Henking helped spearhead the effort that would eventually lead to the agreement to merge Shimer with North Central College alongside Shimerians such as Dean Harold Stone and a team from North Central College including Assistant Vice President for External Affairs James Godo.

"I basically worked myself out of a job," Henking said. "From the very beginning, a year and a half ago, North Central were clear that they were not looking to hire a second president. It's painful because…"

Henking was no longer censoring herself.

From behind the veneer of the academic and all the years of questioning, discovery, teaching and arguments both dispassionate and fervent, an emotional center that unites humanity edged out in her broken voice.

"Because I really loved the place," she said. "The students and the faculty renewed my belief in a higher education. They renewed my belief that you can have a better life if you're willing to learn some things and do it together and do it despite the fact that you disagree with each other. They reminded me of the point of what I'd spent a career doing."

Reflection was inevitable.

"I couldn't raise enough money," Henking said. "It was in too bad a shape when I arrived. Sometimes you just follow your ideals. Shimer was not just a job for me. It was a vocation. It was really meaningful to me to be able to spend five years at this tiny place that is incredibly intense, rewarding and heartbreaking. It's been very hard for me. Part of running away from religion was running away from the requirement of self-sacrifice but that doesn't mean you don't choose it sometimes."

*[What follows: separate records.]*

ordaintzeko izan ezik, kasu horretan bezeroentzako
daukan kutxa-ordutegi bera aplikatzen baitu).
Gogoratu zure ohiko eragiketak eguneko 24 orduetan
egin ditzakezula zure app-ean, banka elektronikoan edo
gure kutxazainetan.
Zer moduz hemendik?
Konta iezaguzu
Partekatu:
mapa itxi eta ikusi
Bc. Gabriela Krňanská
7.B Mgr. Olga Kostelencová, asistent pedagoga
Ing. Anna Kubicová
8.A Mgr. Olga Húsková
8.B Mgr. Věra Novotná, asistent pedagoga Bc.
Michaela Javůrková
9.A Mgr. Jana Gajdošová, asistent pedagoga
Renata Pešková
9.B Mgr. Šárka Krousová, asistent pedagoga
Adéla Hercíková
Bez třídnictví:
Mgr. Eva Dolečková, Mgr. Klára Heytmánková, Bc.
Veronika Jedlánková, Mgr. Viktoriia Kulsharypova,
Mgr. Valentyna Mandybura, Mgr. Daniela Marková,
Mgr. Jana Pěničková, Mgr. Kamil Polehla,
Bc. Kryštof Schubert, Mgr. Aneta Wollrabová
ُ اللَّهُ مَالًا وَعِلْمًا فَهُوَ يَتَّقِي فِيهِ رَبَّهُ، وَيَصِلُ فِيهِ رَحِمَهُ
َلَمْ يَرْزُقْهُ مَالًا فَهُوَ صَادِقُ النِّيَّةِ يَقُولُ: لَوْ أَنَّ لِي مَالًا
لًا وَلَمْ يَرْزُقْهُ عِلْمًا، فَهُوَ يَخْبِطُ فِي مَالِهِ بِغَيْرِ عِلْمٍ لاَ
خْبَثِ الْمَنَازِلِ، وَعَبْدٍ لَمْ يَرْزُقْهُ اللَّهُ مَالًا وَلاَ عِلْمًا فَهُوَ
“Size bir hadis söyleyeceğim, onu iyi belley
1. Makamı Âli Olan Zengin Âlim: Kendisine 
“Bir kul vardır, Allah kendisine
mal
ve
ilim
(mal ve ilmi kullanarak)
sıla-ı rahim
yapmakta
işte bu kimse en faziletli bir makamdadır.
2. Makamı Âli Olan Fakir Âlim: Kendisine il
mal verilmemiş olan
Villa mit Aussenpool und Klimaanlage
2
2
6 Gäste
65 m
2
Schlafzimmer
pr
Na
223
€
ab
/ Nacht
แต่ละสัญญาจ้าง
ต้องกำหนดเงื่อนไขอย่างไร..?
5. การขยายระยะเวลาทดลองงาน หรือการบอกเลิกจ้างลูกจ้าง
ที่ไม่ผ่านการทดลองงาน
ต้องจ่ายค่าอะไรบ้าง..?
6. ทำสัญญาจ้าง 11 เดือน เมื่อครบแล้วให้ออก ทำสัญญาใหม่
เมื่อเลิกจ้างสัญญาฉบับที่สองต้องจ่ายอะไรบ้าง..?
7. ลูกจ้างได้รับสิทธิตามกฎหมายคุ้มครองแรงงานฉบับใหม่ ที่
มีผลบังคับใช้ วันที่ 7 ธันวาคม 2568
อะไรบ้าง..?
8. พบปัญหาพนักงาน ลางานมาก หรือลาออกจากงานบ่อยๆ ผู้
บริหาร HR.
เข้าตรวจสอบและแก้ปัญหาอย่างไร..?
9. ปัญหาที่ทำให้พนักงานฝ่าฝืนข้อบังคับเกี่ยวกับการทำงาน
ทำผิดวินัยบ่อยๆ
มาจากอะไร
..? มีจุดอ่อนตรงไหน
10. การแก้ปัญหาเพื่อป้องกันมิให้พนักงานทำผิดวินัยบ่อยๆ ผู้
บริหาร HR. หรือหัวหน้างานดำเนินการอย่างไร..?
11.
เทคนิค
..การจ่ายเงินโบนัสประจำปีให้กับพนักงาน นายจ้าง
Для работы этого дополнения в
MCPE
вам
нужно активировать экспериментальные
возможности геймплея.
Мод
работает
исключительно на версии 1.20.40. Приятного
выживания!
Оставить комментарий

It is still too early for Henking to make concrete plans concerning her future beyond returning to Geneva and the waiting arms of her partner.

Meanwhile, Conservative commentators continue to add academics to their growing list of enemies of an increasingly divided America.

"It's the first time I haven't had a job since I was 16," she said. "I'm trying hard to think of it as liberating but I haven't got there quite yet. I think in the United States, there's a confusion between academics and intellectuals. We need critical, intelligent reflection together across agreements and disagreements about what it is we're doing and what we aspire to do. It brings history and questioning to the table. Higher education is under threat in the United States. Getting a job and paying your bills can't be it's only point. Teaching, research and scholarship is part of a contribution to the public good."

"Your Alma Mater will watch anxiously, lovingly, the line of light which marks your past," Sawyer concluded her speech in 1895. "Think not, it makes no matter if your taper vanish. One spark extinguished leaves darkness in its place. Each new thought that you may awaken, each new aspiration you may enkindle, each new impulse for good, you may stimulate flashes back to her a thrill of joy and makes the fire on her altar burn more brightly."